### Task to carry out
Starting with the first line and ending with the last, transcribe the data exactly.
Working data below:
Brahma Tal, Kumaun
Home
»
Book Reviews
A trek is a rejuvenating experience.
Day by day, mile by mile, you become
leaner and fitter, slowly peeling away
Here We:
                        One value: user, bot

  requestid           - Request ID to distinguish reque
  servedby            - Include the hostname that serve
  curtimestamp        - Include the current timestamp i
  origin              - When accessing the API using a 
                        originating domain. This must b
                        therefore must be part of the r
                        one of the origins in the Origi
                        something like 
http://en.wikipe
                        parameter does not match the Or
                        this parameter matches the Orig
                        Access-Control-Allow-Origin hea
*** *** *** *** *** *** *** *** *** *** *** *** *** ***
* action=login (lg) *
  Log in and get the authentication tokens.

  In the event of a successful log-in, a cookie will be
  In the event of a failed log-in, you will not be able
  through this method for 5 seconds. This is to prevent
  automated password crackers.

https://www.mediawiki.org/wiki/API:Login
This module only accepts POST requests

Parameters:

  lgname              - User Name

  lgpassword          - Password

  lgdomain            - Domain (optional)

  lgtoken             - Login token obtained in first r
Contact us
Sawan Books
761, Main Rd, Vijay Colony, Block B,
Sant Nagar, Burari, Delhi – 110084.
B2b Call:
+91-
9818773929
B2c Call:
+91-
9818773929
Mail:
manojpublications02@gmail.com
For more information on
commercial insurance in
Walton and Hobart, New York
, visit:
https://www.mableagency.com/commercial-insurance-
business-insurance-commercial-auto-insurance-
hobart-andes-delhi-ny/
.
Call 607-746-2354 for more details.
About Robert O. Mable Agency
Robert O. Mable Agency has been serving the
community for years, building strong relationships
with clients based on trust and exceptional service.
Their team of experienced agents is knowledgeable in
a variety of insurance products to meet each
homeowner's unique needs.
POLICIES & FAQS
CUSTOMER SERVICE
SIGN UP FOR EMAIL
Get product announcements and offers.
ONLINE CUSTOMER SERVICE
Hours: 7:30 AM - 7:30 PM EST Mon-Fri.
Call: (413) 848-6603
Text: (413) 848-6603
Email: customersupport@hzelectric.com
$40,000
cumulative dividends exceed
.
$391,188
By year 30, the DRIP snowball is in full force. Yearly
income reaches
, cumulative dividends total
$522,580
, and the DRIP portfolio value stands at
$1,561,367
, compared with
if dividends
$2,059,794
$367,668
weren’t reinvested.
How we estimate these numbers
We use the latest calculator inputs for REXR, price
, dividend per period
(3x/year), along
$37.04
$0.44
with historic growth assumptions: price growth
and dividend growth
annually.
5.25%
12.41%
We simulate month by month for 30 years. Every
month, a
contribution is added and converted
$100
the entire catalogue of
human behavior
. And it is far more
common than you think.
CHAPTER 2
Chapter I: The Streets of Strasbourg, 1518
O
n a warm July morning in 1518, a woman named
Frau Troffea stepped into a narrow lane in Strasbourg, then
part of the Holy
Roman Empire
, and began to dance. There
End of Working data.
### Solution to the exercise
Brahma Tal, Kumaun
Home
»
Book Reviews
A trek is a rejuvenating experience.
Day by day, mile by mile, you become
leaner and fitter, slowly peeling away
Here We:
                        One value: user, bot

  requestid           - Request ID to distinguish reque
  servedby            - Include the hostname that serve
  curtimestamp        - Include the current timestamp i
  origin              - When accessing the API using a 
                        originating domain. This must b
                        therefore must be part of the r
                        one of the origins in the Origi
                        something like 
http://en.wikipe
                        parameter does not match the Or
                        this parameter matches the Orig
                        Access-Control-Allow-Origin hea
*** *** *** *** *** *** *** *** *** *** *** *** *** ***
* action=login (lg) *
  Log in and get the authentication tokens.

  In the event of a successful log-in, a cookie will be
  In the event of a failed log-in, you will not be able
  through this method for 5 seconds. This is to prevent
  automated password crackers.

https://www.mediawiki.org/wiki/API:Login
This module only accepts POST requests

Parameters:

  lgname              - User Name

  lgpassword          - Password

  lgdomain            - Domain (optional)

  lgtoken             - Login token obtained in first r
Contact us
Sawan Books
761, Main Rd, Vijay Colony, Block B,
Sant Nagar, Burari, Delhi – 110084.
B2b Call:
+91-
9818773929
B2c Call:
+91-
9818773929
Mail:
manojpublications02@gmail.com
For more information on
commercial insurance in
Walton and Hobart, New York
, visit:
https://www.mableagency.com/commercial-insurance-
business-insurance-commercial-auto-insurance-
hobart-andes-delhi-ny/
.
Call 607-746-2354 for more details.
About Robert O. Mable Agency
Robert O. Mable Agency has been serving the
community for years, building strong relationships
with clients based on trust and exceptional service.
Their team of experienced agents is knowledgeable in
a variety of insurance products to meet each
homeowner's unique needs.
POLICIES & FAQS
CUSTOMER SERVICE
SIGN UP FOR EMAIL
Get product announcements and offers.
ONLINE CUSTOMER SERVICE
Hours: 7:30 AM - 7:30 PM EST Mon-Fri.
Call: (413) 848-6603
Text: (413) 848-6603
Email: customersupport@hzelectric.com
$40,000
cumulative dividends exceed
.
$391,188
By year 30, the DRIP snowball is in full force. Yearly
income reaches
, cumulative dividends total
$522,580
, and the DRIP portfolio value stands at
$1,561,367
, compared with
if dividends
$2,059,794
$367,668
weren’t reinvested.
How we estimate these numbers
We use the latest calculator inputs for REXR, price
, dividend per period
(3x/year), along
$37.04
$0.44
with historic growth assumptions: price growth
and dividend growth
annually.
5.25%
12.41%
We simulate month by month for 30 years. Every
month, a
contribution is added and converted
$100
the entire catalogue of
human behavior
. And it is far more
common than you think.
CHAPTER 2
Chapter I: The Streets of Strasbourg, 1518
O
n a warm July morning in 1518, a woman named
Frau Troffea stepped into a narrow lane in Strasbourg, then
part of the Holy
Roman Empire
, and began to dance. There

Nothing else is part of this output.